Most of those 12 peptides, including BPC-157 and injectable GHK-Cu, landed in regulatory limbo. They're no longer banned, but they're not approved either. Legal analyses confirm that compounding pharmacies still lack a lawful basis to use them for human patients. The July meeting is the next domino: if the PCAC recommends adding these peptides to the 503A bulk drug substances list, that could finally open the door.
All of this plays out against a booming underground. The U.S. gray-market peptide industry runs an estimated $250–300 million annually, with imports from international pharmacies reportedly jumping 70% between 2024 and 2025. Vendors slap "research use only" labels on products clearly marketed for human injection. Crypto-enabled peptide sales hit a $100 million annual run rate in 2026, according to on-chain estimates.
Supporters of broader access argue that clearer rules will pull users out of this sketchy ecosystem and into regulated medical channels. That's not a crazy argument. But critics counter that loosening restrictions without robust clinical data just puts a government stamp on substances that haven't earned it.
Former FDA official Dr. Peter Lurie, now at the Center for Science in the Public Interest, called the idea of letting largely untested peptides flow through compounding channels a "profound threat" to the drug-vetting system. His worry: if compounding becomes commercially attractive enough, companies will have every incentive to skip Phase III trials entirely.

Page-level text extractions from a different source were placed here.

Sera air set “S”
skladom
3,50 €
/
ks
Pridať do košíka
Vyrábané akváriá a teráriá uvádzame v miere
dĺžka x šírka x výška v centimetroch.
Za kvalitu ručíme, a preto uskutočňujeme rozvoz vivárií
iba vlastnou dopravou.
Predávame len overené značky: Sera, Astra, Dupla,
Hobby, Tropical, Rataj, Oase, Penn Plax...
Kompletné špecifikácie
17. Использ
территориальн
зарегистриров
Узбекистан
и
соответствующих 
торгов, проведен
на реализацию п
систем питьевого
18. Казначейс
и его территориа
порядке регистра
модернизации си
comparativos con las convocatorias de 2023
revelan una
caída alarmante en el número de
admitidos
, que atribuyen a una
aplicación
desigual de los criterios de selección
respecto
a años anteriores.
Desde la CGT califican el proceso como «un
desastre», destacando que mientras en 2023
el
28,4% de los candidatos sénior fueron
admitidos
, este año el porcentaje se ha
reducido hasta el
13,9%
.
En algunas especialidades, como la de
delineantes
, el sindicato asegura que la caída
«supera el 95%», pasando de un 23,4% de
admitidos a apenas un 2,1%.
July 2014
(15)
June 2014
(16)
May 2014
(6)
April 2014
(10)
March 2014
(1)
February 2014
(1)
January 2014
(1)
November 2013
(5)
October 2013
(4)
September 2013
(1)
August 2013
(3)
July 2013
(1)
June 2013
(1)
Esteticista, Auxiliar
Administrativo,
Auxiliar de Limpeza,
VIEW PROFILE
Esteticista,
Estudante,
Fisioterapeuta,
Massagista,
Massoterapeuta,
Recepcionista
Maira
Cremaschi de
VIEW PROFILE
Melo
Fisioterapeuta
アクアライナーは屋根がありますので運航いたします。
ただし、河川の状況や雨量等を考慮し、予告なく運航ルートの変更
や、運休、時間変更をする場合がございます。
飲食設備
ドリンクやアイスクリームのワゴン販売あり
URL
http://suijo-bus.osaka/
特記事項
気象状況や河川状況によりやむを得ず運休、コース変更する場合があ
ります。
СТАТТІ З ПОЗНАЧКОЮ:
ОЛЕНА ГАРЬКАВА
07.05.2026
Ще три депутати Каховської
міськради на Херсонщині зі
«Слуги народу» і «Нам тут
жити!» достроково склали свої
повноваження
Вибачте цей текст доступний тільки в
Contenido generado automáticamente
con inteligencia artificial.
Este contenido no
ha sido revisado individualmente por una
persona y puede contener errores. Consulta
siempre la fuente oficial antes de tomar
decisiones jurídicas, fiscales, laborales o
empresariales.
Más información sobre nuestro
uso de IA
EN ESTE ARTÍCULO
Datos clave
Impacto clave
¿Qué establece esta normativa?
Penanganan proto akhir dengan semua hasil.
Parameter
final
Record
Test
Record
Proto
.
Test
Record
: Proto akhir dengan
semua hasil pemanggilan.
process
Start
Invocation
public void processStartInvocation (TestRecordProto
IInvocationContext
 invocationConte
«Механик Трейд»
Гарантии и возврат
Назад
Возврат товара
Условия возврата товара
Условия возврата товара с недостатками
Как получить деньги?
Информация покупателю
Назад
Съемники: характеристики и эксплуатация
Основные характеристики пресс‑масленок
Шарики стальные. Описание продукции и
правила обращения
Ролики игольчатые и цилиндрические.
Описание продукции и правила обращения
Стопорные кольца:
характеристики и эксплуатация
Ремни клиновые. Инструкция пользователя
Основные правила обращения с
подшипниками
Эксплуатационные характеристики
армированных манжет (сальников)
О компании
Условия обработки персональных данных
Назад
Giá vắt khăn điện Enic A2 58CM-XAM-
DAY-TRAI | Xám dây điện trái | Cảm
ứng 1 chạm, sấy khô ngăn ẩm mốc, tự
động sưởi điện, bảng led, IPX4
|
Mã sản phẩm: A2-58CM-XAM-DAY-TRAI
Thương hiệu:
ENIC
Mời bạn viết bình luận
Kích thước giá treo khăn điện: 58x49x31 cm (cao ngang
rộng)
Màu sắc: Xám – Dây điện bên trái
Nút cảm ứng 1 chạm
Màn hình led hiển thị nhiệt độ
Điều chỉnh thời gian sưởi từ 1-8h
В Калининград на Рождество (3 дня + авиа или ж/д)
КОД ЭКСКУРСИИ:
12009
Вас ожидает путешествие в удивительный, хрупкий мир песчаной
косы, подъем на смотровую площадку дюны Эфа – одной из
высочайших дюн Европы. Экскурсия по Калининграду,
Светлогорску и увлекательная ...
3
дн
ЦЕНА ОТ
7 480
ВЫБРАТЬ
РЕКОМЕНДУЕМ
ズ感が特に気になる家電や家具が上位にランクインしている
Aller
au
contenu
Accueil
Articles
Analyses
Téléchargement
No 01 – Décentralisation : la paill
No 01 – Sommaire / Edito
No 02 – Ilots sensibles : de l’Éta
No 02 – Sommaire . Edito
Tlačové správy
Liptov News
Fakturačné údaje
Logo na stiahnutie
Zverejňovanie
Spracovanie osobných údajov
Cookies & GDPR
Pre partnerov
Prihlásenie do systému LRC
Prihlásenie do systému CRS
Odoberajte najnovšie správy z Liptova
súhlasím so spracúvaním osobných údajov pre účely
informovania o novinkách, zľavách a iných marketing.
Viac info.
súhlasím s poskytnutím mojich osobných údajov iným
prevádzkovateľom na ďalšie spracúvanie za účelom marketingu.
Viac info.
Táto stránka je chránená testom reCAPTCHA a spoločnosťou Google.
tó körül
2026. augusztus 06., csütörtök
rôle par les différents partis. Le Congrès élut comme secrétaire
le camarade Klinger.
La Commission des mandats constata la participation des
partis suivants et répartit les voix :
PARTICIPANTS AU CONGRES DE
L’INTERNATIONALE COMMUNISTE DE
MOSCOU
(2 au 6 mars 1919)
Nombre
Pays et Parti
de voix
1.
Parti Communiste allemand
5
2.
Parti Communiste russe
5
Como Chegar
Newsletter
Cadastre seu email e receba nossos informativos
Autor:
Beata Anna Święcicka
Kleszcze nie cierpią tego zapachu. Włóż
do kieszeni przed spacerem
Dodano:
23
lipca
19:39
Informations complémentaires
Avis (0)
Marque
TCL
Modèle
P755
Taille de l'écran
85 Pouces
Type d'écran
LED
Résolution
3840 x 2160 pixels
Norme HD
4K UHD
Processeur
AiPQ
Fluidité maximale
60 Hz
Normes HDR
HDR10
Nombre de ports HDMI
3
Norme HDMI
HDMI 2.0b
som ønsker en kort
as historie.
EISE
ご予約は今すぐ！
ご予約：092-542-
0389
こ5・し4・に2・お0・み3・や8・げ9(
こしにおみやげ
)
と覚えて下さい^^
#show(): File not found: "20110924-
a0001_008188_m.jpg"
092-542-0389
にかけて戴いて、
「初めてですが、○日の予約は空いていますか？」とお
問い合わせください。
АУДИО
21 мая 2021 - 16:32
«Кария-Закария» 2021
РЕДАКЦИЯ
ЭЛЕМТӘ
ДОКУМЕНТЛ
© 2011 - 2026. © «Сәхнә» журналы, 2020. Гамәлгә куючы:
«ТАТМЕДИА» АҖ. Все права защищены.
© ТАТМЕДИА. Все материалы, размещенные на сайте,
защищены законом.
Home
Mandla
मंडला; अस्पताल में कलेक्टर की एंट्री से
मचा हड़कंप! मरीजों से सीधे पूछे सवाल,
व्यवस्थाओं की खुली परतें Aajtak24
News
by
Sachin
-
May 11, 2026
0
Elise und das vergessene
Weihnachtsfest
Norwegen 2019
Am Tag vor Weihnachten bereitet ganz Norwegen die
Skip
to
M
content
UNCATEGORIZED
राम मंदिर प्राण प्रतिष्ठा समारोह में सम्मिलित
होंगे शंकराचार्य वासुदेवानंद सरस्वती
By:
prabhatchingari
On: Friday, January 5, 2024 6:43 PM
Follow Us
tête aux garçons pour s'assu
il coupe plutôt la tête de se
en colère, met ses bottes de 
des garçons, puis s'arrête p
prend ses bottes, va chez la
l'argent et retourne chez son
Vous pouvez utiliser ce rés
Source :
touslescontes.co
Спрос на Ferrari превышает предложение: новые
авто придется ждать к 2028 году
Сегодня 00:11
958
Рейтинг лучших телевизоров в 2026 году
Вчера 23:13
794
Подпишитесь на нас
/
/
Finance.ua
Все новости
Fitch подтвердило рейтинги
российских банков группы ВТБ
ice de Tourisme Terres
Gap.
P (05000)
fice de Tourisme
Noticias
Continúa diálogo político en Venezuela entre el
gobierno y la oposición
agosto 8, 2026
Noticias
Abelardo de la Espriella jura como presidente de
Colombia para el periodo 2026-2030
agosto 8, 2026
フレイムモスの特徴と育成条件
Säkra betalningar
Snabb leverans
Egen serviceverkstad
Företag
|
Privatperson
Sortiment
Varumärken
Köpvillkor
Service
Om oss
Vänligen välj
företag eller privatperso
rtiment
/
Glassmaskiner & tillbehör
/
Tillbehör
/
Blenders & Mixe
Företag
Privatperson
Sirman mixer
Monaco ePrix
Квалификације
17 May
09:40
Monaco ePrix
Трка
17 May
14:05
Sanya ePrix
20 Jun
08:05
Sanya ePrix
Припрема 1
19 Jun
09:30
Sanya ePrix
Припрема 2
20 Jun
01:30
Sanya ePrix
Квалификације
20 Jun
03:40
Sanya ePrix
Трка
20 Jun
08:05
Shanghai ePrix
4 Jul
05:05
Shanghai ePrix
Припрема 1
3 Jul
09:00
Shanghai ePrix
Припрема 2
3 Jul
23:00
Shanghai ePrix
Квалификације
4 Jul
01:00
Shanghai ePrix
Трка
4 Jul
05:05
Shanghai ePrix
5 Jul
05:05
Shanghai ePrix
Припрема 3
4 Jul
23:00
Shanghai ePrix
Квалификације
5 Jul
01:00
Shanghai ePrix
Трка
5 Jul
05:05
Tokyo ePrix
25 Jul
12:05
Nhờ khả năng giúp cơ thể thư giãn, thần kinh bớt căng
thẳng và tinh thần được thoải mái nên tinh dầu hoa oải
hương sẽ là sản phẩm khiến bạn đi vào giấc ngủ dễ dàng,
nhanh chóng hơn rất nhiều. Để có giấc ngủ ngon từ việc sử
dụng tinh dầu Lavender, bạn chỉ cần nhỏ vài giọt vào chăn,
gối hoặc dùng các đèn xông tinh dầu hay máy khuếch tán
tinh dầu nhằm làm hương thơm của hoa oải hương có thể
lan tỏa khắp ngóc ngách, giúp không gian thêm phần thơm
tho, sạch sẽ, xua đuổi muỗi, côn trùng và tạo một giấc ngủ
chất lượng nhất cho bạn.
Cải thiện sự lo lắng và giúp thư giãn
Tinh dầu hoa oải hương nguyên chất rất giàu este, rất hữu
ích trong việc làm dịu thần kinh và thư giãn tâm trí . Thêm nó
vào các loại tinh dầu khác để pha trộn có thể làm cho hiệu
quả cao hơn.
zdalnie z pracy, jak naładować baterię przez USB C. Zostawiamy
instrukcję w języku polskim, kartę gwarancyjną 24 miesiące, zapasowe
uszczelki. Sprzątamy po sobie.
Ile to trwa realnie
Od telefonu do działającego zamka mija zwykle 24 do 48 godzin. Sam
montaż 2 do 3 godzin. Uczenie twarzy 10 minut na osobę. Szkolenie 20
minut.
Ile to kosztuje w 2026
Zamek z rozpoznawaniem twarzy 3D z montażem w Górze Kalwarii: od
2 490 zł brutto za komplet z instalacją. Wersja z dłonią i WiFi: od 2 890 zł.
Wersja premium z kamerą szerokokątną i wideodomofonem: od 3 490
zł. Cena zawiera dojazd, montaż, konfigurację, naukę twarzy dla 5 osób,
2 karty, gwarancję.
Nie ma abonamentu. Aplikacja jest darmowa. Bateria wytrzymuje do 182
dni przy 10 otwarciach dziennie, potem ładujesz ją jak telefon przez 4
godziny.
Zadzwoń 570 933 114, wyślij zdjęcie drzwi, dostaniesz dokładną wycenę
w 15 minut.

The PCAC meets July 23–24. If the panel votes to recommend these peptides for the 503A list, the FDA would then need to formally add them through the Federal Register. That process takes time, but the political pressure is enormous.
Five more peptides are already scheduled for PCAC review before February 2027. Public health groups, including Public Citizen, are pushing back hard, urging the FDA to require full drug approval with real clinical trials instead of the compounding shortcut.
The deeper question isn't really about peptides at all. It's about whether advisory committees are supposed to be guardrails or rubber stamps. If a panel stacked with people who profit from a "yes" vote delivers that yes, it won't just open the door for BPC-157. It'll set a template for how regulatory decisions get made in this administration, on vaccines, supplements, and anything else where ideology and commerce intersect.
The jury, in other words, is very much still out. It's just that some of them own the store.